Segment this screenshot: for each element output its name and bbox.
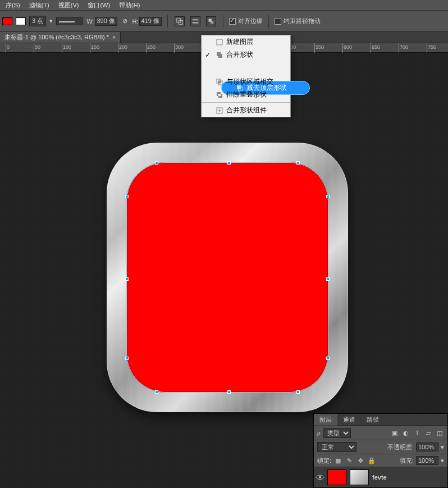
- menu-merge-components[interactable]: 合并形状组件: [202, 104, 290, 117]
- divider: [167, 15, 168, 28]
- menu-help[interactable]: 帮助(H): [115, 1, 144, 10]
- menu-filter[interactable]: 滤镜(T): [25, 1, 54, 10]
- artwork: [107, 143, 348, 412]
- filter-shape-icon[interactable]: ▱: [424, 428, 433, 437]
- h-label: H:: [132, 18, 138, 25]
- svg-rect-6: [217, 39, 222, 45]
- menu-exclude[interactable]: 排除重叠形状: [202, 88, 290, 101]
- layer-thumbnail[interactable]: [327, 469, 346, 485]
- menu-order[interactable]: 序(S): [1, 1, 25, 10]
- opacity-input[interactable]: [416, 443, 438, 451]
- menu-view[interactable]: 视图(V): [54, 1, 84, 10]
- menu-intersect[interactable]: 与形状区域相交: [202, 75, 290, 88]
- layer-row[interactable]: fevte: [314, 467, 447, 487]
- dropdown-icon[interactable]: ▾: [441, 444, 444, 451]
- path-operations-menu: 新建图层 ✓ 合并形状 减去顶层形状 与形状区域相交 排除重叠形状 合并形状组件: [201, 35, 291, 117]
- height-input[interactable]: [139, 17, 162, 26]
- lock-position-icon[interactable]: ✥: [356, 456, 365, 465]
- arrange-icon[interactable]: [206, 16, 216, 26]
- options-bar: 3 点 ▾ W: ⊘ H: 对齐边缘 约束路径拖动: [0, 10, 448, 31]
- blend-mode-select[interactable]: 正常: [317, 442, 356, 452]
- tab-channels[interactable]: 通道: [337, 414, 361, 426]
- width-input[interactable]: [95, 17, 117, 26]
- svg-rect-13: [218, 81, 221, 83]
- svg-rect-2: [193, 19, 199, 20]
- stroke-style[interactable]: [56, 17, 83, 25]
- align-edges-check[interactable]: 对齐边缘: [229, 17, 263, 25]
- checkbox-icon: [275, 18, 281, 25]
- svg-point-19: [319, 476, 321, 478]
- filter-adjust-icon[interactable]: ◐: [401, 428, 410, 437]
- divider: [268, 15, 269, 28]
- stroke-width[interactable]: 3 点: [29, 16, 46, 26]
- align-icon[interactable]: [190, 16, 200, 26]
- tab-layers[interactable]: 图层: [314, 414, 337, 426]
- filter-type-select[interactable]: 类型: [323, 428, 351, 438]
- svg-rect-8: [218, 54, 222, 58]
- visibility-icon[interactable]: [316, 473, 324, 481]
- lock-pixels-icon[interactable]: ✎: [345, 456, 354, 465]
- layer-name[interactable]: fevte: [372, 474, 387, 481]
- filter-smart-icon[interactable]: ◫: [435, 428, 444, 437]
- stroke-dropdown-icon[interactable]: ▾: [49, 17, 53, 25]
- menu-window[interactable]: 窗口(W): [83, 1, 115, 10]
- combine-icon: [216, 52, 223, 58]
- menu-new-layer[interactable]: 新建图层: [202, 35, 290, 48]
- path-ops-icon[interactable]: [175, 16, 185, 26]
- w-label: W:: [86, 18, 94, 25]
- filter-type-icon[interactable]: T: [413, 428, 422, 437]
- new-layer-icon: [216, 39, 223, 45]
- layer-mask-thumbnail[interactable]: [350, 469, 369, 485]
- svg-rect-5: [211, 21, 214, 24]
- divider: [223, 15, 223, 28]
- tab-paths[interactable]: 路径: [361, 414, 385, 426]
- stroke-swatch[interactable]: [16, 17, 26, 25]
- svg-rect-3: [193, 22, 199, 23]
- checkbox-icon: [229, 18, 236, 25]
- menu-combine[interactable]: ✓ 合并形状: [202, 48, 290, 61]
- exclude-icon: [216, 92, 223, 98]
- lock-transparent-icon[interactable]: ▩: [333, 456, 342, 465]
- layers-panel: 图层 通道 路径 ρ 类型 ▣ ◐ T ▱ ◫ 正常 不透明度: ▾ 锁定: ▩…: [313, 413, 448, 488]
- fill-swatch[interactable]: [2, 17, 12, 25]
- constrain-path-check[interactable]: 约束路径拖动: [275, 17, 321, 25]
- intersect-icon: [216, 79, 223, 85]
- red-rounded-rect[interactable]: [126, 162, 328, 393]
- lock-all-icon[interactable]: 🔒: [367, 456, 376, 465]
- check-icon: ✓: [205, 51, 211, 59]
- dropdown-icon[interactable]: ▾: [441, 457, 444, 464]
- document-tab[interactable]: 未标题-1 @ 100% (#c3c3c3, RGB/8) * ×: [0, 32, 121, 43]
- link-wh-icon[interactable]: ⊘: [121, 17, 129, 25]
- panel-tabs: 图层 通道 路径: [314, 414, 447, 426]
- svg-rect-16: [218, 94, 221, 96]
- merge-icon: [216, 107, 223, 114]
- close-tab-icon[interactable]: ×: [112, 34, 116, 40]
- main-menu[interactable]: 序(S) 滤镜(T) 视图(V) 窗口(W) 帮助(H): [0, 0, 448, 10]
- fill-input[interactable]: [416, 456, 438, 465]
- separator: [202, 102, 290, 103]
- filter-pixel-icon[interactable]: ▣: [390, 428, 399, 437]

- - - -

> What to produce: Which lines hold the string "width"? Copy all of them from the data above.

> Output of the exercise:
- width-input[interactable]: [95, 17, 117, 26]
- stroke-width[interactable]: 3 点: [29, 16, 46, 26]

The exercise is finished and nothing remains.